New Delhi: Dr Jacob Puliyel, head of paediatrics at St Stephen’s Hospital, New Delhi, analysed the data and found that 97 per cent of deaths (65 deaths) following Infanrix hexa, occur in the first 10 days and only 3 per cent (2 deaths) occur in the next 10 days. According to Dr Puliyel, had the deaths been coincidental SIDS deaths unrelated to vaccination, the numbers of deaths in the two 10 day periods should have been the same.

The manufacturers of this vaccine GlaxoSmithKline (GSK) disclosed in a confidential report to the Regulatory Authority that about 72 babies died within 20 days of receiving Infanrix hexa. They reported that the deaths of these children were due to Sudden Infant Death Syndrome (SIDS) and Sudden Unexpected Death Syndrome (SUDS) unrelated to vaccination.
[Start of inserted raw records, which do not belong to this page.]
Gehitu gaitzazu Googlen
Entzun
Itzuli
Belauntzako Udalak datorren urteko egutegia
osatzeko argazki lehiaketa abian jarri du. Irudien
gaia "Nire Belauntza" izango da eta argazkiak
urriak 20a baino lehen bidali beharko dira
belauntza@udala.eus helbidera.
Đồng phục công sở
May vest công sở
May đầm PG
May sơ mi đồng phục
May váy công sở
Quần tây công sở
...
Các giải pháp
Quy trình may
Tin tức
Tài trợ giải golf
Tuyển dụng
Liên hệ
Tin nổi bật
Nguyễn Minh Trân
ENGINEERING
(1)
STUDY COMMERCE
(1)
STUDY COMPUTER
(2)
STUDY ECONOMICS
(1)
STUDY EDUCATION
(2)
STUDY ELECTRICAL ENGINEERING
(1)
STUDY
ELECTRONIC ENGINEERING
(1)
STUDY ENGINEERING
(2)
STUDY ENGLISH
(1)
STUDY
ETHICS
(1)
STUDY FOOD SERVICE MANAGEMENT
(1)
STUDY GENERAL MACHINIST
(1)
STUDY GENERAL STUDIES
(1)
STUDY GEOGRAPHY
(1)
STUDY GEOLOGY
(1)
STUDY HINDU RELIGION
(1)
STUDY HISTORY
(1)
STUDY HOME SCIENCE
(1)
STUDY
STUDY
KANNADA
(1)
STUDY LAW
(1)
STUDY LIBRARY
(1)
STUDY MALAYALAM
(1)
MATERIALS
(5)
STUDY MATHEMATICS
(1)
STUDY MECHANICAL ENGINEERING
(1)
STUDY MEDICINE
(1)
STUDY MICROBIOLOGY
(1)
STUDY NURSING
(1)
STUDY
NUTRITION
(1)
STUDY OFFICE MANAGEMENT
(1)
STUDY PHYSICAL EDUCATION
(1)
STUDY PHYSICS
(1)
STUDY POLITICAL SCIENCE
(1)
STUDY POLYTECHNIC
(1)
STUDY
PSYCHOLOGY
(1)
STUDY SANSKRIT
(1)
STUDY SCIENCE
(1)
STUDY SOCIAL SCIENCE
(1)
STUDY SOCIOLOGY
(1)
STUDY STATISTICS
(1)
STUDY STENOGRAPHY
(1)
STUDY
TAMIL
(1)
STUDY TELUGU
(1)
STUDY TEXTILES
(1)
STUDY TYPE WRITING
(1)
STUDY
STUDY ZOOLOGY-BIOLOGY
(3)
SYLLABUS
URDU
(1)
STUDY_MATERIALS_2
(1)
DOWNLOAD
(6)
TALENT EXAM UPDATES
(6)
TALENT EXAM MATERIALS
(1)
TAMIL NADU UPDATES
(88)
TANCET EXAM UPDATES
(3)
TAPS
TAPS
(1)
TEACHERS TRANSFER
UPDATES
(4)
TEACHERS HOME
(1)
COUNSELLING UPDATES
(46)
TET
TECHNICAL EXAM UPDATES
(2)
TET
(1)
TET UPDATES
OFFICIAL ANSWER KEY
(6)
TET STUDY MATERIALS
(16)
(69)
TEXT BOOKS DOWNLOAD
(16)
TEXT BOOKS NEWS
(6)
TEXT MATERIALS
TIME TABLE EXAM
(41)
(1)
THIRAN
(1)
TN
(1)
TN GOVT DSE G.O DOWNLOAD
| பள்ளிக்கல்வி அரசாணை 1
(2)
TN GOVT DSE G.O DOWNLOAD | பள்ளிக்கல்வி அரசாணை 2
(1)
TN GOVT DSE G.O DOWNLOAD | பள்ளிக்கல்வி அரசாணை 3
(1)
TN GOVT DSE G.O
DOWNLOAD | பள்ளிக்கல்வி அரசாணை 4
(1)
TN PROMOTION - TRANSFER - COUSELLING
However, an Italian Court of Justice Nicola Di Leo ordered that it be made public and is now available on the Internet. Analysis of the data shows that at least 69 out of 72 deaths reported were likely to have been caused by the vaccine.
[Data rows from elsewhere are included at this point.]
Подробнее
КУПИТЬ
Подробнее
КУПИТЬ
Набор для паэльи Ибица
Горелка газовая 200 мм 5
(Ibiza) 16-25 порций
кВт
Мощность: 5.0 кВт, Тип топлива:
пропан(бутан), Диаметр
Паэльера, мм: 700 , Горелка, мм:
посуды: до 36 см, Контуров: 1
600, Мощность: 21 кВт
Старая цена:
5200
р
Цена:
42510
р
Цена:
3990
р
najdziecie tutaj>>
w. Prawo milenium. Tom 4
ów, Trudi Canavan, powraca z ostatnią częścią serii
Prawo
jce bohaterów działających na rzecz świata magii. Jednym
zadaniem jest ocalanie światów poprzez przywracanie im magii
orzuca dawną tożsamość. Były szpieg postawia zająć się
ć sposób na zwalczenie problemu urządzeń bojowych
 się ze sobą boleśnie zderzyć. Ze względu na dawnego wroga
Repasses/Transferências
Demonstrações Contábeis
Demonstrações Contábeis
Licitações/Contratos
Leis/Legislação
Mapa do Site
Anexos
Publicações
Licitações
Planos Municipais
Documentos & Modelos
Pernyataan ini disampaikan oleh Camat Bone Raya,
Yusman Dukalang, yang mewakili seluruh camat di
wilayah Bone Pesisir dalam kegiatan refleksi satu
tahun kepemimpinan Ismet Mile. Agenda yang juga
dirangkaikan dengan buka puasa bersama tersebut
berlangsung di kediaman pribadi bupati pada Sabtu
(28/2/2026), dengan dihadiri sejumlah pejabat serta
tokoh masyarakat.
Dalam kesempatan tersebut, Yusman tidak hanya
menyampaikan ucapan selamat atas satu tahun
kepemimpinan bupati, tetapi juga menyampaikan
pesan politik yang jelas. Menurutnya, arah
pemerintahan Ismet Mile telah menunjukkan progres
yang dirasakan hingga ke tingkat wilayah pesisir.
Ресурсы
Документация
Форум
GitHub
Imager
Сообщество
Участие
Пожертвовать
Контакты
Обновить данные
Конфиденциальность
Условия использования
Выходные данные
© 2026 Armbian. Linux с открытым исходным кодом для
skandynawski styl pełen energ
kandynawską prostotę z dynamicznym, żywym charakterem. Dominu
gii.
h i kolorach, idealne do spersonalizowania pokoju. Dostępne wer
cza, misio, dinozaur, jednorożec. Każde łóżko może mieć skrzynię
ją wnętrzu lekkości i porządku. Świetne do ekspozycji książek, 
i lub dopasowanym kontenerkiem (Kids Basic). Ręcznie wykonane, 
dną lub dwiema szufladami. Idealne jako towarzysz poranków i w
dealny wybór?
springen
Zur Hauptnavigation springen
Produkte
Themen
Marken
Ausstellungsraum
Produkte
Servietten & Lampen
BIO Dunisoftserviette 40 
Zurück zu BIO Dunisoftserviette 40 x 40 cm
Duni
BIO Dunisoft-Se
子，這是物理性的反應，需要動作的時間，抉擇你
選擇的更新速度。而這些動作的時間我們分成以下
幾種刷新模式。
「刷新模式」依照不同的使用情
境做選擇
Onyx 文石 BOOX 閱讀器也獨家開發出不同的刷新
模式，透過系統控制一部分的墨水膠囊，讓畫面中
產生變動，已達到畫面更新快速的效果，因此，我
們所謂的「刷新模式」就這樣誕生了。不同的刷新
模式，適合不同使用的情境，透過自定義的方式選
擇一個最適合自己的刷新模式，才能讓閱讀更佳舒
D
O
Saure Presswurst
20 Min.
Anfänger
Infanrix hexa combines vaccines against six diseases [namely Diphtheria, Tetanus and Acellular Pertussis (whooping cough), Hepatitis B, inactivated Poliomyelitis and Haemophilus influenza type B] in a single vaccine. The DPT vaccine, Hepatitis B, Hib and injectable Polio have been administered separately in the past. The newer combined vaccine is being promoted on the grounds that it reduces the number of injections given to babies. The safety of the combination is now being questioned.

The manufacturers had reported that these sudden and unexpected deaths were not caused by the vaccine but were merely coincidental SIDS deaths. Dr Puliyel analysed the data and found that 97% of deaths (65 deaths) in the infants below 1 year, occur in the first 10 days and only 3% (2 deaths) occur in the next 10 days. Had the deaths been coincidental SIDS deaths unrelated to vaccination, the numbers of deaths in the two 10 day periods should have been the same, according to Dr Puliyel.
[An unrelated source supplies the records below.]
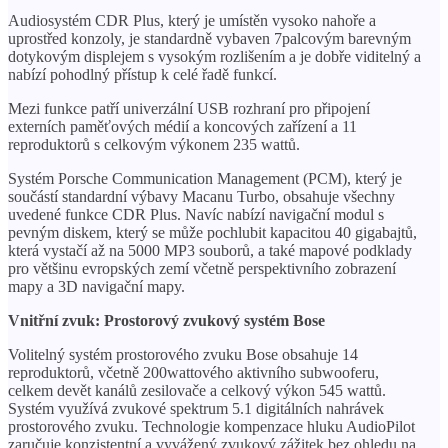
Audiosystém CDR Plus, který je umístěn vysoko nahoře a
uprostřed konzoly, je standardně vybaven 7palcovým barevným
dotykovým displejem s vysokým rozlišením a je dobře viditelný a
nabízí pohodlný přístup k celé řadě funkcí.
Mezi funkce patří univerzální USB rozhraní pro připojení
externích paměťových médií a koncových zařízení a 11
reproduktorů s celkovým výkonem 235 wattů.
Systém Porsche Communication Management (PCM), který je
součástí standardní výbavy Macanu Turbo, obsahuje všechny
uvedené funkce CDR Plus. Navíc nabízí navigační modul s
pevným diskem, který se může pochlubit kapacitou 40 gigabajtů,
která vystačí až na 5000 MP3 souborů, a také mapové podklady
pro většinu evropských zemí včetně perspektivního zobrazení
mapy a 3D navigační mapy.
Vnitřní zvuk: Prostorový zvukový systém Bose
Volitelný systém prostorového zvuku Bose obsahuje 14
reproduktorů, včetně 200wattového aktivního subwooferu,
celkem devět kanálů zesilovače a celkový výkon 545 wattů.
Systém využívá zvukové spektrum 5.1 digitálních nahrávek
prostorového zvuku. Technologie kompenzace hluku AudioPilot
zaručuje konzistentní a vyvážený zvukový zážitek bez ohledu na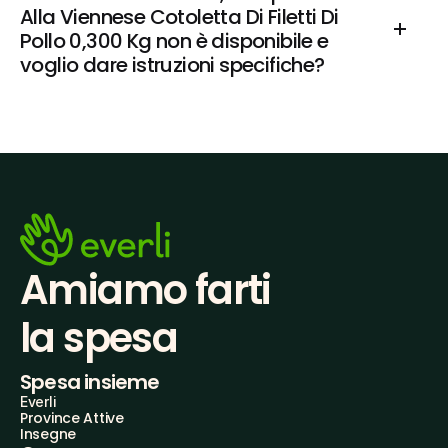
Alla Viennese Cotoletta Di Filetti Di 
Pollo 0,300 Kg non è disponibile e 
voglio dare istruzioni specifiche?
Amiamo farti
la spesa
Spesa insieme
Everli
Province Attive
Insegne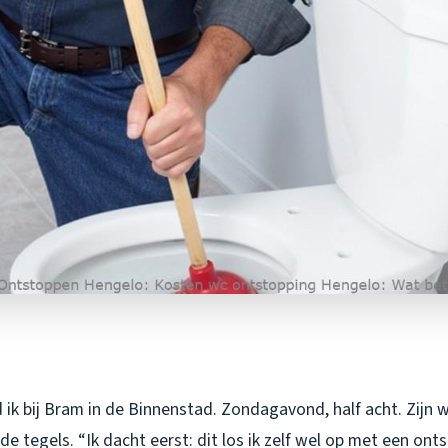
ik bij Bram in de Binnenstad. Zondagavond, half acht. Zijn w
de tegels. “Ik dacht eerst: dit los ik zelf wel op met een ont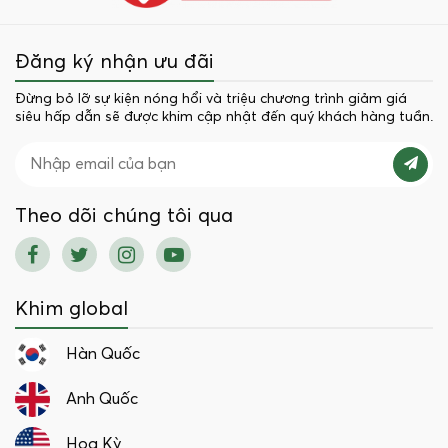
Đăng ký nhận ưu đãi
Đừng bỏ lỡ sự kiện nóng hổi và triệu chương trình giảm giá
siêu hấp dẫn sẽ được khim cập nhật đến quý khách hàng tuần.
Theo dõi chúng tôi qua
Khim global
Hàn Quốc
Anh Quốc
Hoa Kỳ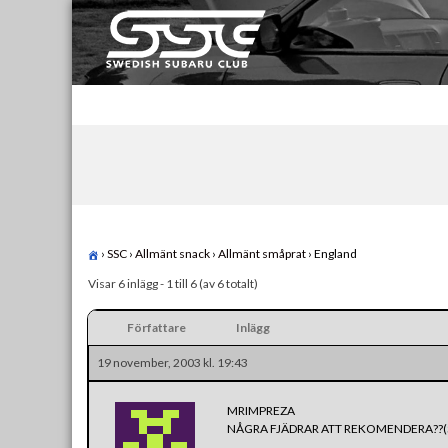
Skip
to
content
Swedish Subaru Club
För oss som älskar Subaru!
›
SSC
›
Allmänt snack
›
Allmänt småprat
›
England
Visar 6 inlägg - 1 till 6 (av 6 totalt)
Författare
Inlägg
19 november, 2003 kl. 19:43
MRIMPREZA
NÅGRA FJÄDRAR ATT REKOMENDERA??(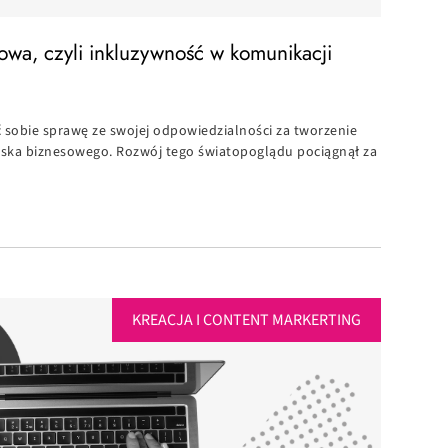
owa, czyli inkluzywność w komunikacji
 sobie sprawę ze swojej odpowiedzialności za tworzenie
iska biznesowego. Rozwój tego światopoglądu pociągnął za
KREACJA I CONTENT MARKERTING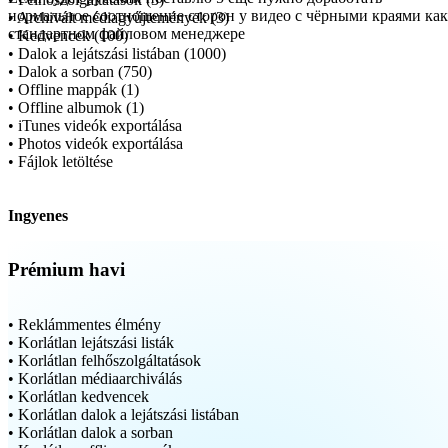
• Archivált médiagyűjtemények (3)
• Kedvencek (100)
• Dalok a lejátszási listában (1000)
• Dalok a sorban (750)
• Offline mappák (1)
• Offline albumok (1)
• iTunes videók exportálása
• Photos videók exportálása
• Fájlok letöltése
Ingyenes
Prémium havi
• Reklámmentes élmény
• Korlátlan lejátszási listák
• Korlátlan felhőszolgáltatások
• Korlátlan médiaarchiválás
• Korlátlan kedvencek
• Korlátlan dalok a lejátszási listában
• Korlátlan dalok a sorban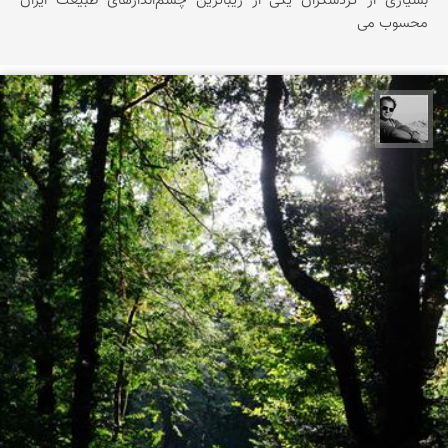
بسیاری از گردشگران یکی از زیباترین چشم‌اندازهای طبیعت ایران
محسوب می
محمد رزازان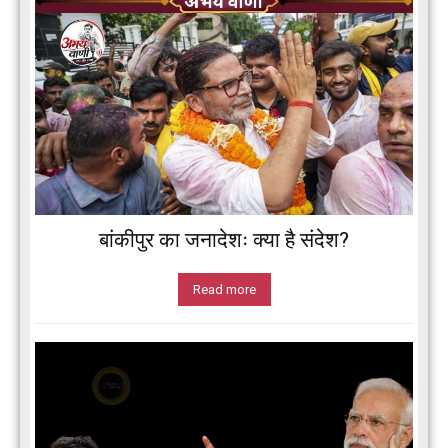
बांकीपुर का जनादेशः क्या है संदेश?
Read more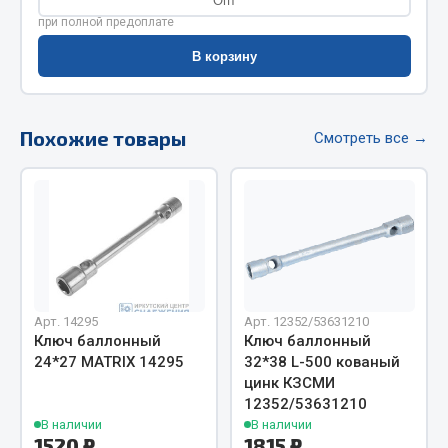
Опт
Весь раздел
при полной предоплате
В корзину
Цепи подъёмные
Похожие товары
Весь раздел
Смотреть все →
РТИ
Кольца уплотнительные
Лента конвейерная
Манжеты
Арт. 14295
Арт. 12352/53631210
Паронит
Ключ баллонный
Ключ баллонный
Патрубки
24*27 MATRIX 14295
32*38 L-500 кованый
цинк КЗСМИ
Прокладки
12352/53631210
Рукава высокого давления
В наличии
В наличии
1520 ₽
1815 ₽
Dr Puliyel has published his findings in the Comment section on the US National Library of Medicine National Institutes of Health PubMed Commons. This was being done, he writes, “to put it up for open review by the scientific community, on account of its urgency, as this is a matter that involves the lives of children and there is a continuing risk to children”.

According to Dr Puliyel, in some ways this is similar to Pentavalent vaccine combining vaccines against 5 disease (DPT, Hepatitis B, Hib vaccines) which has caused a large number of deaths in developing countries in Asia. He notes that these deaths are completely unnecessary as the vaccines could have been given separately, and separately they have a long track record of safety. One hopes that the findings will result in an honest acknowledgement of the harms being done by these combined vaccines.

Recently the CIOMS (Council for International Organizations of Medical Sciences) and WHO (World Health Organization) altered the way safety of vaccines is evaluated and Dr Puliyel notes that the revised method facilitates misclassification of adverse events following immunization as has happened in this case.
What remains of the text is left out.